Le Roi fantôme — Maaza Mengiste

D’autres fantômes hantent ce roman, comme le père du photographe italien Ettore, qui ne se dévoilera qu’au moment de disparaître, ou encore l’énigmatique Ferres, formidable intrigante et Mata Hari abyssinienne. Au travers de personnages comme Ferres, Hirut et Aster, Maaza Mengiste met en lumière le rôle, sous-estimé, des femmes dans les guerres : ce sont elles qui ont payé le plus lourd tribut, en Éthiopie, étant doublement victimes, de leur mari d’une part, dont elles subissent les coups et les écarts, et puis de la guerre, où elles combattent lorsqu’elles n’assurent pas le ravitaillement ni ne soignent les blessés. Maaza Mengiste s’impose avec ce roman parmi les écrivains de langue anglaise qui chantent l’Afrique de l’Est d’hier et d’aujourd’hui, aux côtés du Tanzanien Abdulrazak Gurnah, prix Nobel de littérature 2021, ou du Somalien Nuruddin Farah. Le Roi fantôme n’est pourtant que son -deuxième opus, une dizaine d’années après Sous le regard du lion, qu’elle consacrait à la révolution de 1974. Au-delà de la fresque historique relue à la lumière des mythes, l’écrivaine, qui est née à Addis-Abeba et vit aux États-Unis, donne à comprendre l’Éthiopie d’aujourd’hui, en proie à un conflit qui menace le pays de dislocation.

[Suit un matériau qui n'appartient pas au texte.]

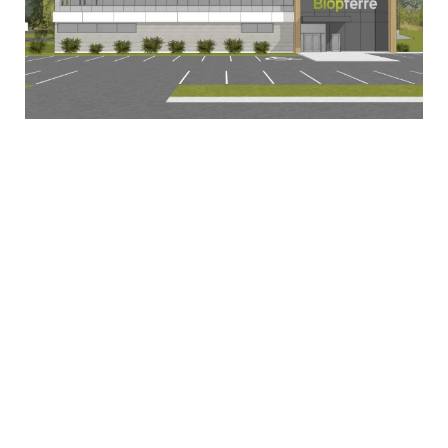
De nouvelles infrastructures pour
Biopterre
29 septembre 2025
La Pocatière, le 29 septembre 2025. – Le ministre
responsable de la Jeunesse et ministre délégué à
l’Économie et aux Petites et Moyennes...
Lire la suite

Le Tigré, soumis complètement par le négus Menelik II en 1894, n’est-il pas au fond une colonie d’Addis-Abeba, de même que l’Éthiopie en fut une brièvement, sous la botte de Mussolini ? Comme si les formes de domination étaient condamnées à se répéter, d’une époque à l’autre.

Maaza Mengiste conte cette saga de l’éternel retour avec le souffle et la construction d’un Homère : un chœur prend régulièrement la parole et le ton est celui d’une Iliade noire et moderne, dont les hauts faits sont glorifiés par les aèdes de l’Amhara, les azmari, comme dut le faire en son temps un certain poète aveugle à propos de la guerre de Troie. Et Maaza Mengiste de se faire le troubadour non seulement des femmes, mais, plus largement, de toutes celles et de tous ceux qui souffrent : « Chantez, filles de l’Éthiopie, chantez une femme, chantez mille femmes, chantez ces multitudes surgies comme le vent pour libérer un pays de bêtes venimeuses. Chantez, enfants, celles qui sont venues avant vous, qui ont tracé le chemin que vous parcourez vers des soleils plus chauds. »

Le Roi fantôme, de Maaza Mengiste (traduit de l’anglais par Serge Chauvin),
Éditions de l’Olivier (2022), 463 p.